In 1980, a one-hour documentary on Heatherington, Soul Survivor, chronicling the challenges of a woman in the music business, was produced under the auspices of the Canadian Filmmakers Distribution Centre and aired on CBC Television. In 1981, Heatherington was nominated for a Juno Award in the category of Most Promising Female Vocalist of the Year, but lost to Carole Pope.

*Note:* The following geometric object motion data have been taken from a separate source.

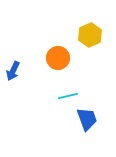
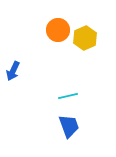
yellow hexagon: moved 5 px left, 3 px down
orange circle: moved 28 px up
blue trapezoid: moved 18 px left, 7 px down
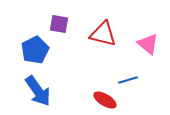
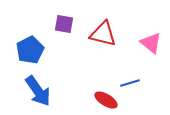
purple square: moved 5 px right
pink triangle: moved 3 px right, 1 px up
blue pentagon: moved 5 px left
blue line: moved 2 px right, 3 px down
red ellipse: moved 1 px right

In 1983, Heatherington decided to further her musical career by moving to New York City. For eighteen months, she was the weekend performer at the well-known Joe's Bar in the East Village. She sang rock songs on Saturdays and, at the insistence of the bar owner, country and western songs on Fridays. Despite her public popularity singing both genres, there was no record company interest. She returned to Toronto in 1985. At various points during the 1980s, she sang jazz and blues standards as a lounge act, accompanied solely by a pianist. This included a 1983 engagement at Winnipeg's prestigious Marlborough Hotel. In 1987 she retired from singing professionally.

==Acting career==
Her acting career began to develop in 1982, when she appeared on an episode of the television series Seeing Things. She had modest success in film and television roles, which occurred particularly between 1988 and 1995. While she was in one major international film success, Cocktail (1988), her roles were generally minor. A notable exception was a co-starring role in Zero Patience, which "examines and refutes the urban legend of the alleged introduction of HIV to North America by a single individual, Gaëtan Dugas".

==Business career==
Contemporaneous to her 1988-1995 period as an actress, she started a movie location security company, the Dianne Heatherington Security Company, which provided 24-hour location security. The business became highly successful, providing location security to major budget films and television series being shot in and around Toronto. At its height, it employed approximately thirty people, some of whom were musicians Heatherington had met during her singing career and to whom she now offered more stable economic prospects.

==Personal life==
In 1977, she married musician Gary Taylor, in a Toronto civil ceremony performed by musician Greg Leskiw, a former member of The Guess Who. Heatherington, Taylor and Leskiw all had originally been Winnipeg-based. She remained married to Taylor until her death.

==Postscripts==

In the years since her death, there has been increased interest in preserving her memory. A tribute website was established, containing numerous video and audio clips, plus recollections of friends and fellow musicians. In 2008, tribute concerts were held in Toronto and Winnipeg, for the purpose of raising money for cancer research, as well as the establishment of a music scholarship in Heatherington's name at the University of Manitoba.

==Discography==
- Heatherington Rocks (1980)

==Filmography==
- The Shamrock Conspiracy (1995) - TV
- To Save the Children (1994) - TV
- Zero Patience (1993)
- Taking the Heat (1993) - TV
- Perfectly Normal (1990)
- Liberace: Behind the Music (1988) - TV
- Cocktail (1988)
- Seeing Things (1982) - TV, episode "Hear No Evil, See No Evil".